D'où l'importance que prend cette œuvre dans le paysage, sans cesse ouvert, dans un même élan contemplé et traversé, et qui apparaît d'abord comme un espace en mouvement, un tourbillon de signes qui dessinent la trajectoire du promeneur-narrateur dans le temps. Le Dépaysement (Seuil, 2011) propose une cristallisation de l'écriture selon Bailly. La phrase liminaire de l'ouvrage est très claire : « Le sujet de ce livre est la France. » Un pays qui est d'abord une idée, violemment bousculée depuis un demi-siècle par l'accélération de l'histoire et des mutations sociologiques, voire anthropologiques, qui ont à voir avec la mondialisation capitaliste, le développement exponentiel de l'empire des signes ou la fin du travail tel que l'avait façonné le xixe siècle.

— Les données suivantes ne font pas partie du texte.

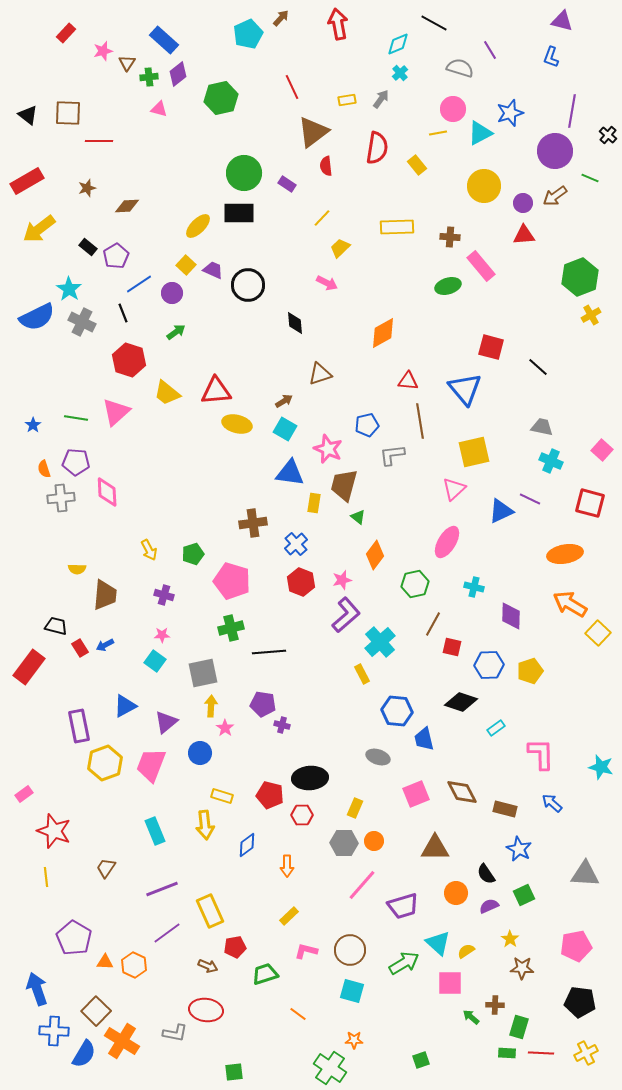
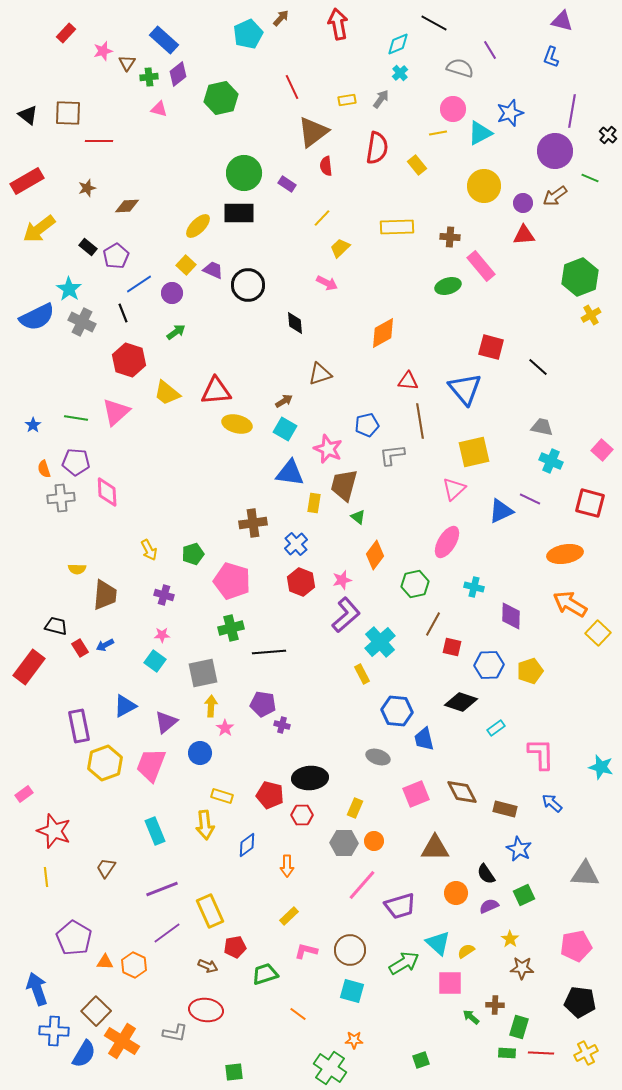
purple trapezoid at (403, 906): moved 3 px left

L'ambition affichée de Jean-Christophe Bailly est donc d'aller voir « cet ailleurs qui est ici », hors des circuits obligés, en mêlant la vision du flâneur savant, le regard aiguisé d'un républicain fervent et la culture d'un homme qui recueille la fine poussière du temps déposée sur le pays français. Aucun esprit de système dans ces itinéraires répartis sur une trentaine de chapitres : la France est parcourue au hasard des voyages ou des déplacements professionnels, mais cet aléatoire fait perdre à l'espace sa fonctionnalité immédiate pour le métamorphoser en territoire de la rêverie. L'auteur regrette dans « Point de fuite » de ne pas avoir exploré certaines régions ou d'en avoir seulement frôlé d'autres. Tout au contraire, il plonge son lecteur au cœur d'un projet poétique, en subsumant à la fois le meilleur d'un guide touristique et la créativité des géographes aménageurs du territoire. Le vers d'Hölderlin, selon lequel « c'est en poète que l'homme habite sur cette terre », s'actualise ici de façon étonnante, un peu à la façon dont Rousseau, toutes proportions gardées, l'avait fait dans Les Rêveries du promeneur solitaire. C'est une forme subtile d'herborisation des lieux à laquelle nous assistons, là où s'est jouée l'histoire d'un pays et d'un peuple, là où se sont inventés ses façons de vivre, ses mythes et ses légendes. On passe des vitrines de la maison Larrieu à Bordeaux au Bazacle de Toulouse, des hangars de la gare de Culoz aux crassiers de Saint-Étienne, de la Cité universitaire de Paris à l'ermitage de Rodin à Meudon, des cimetières des guerres franco-allemandes dans le Nord-Est au lavoir où « aurait » médité Rimbaud, des résurgences de la Loue aux rivages de l'Oise à Origny-Sainte-Benoîte...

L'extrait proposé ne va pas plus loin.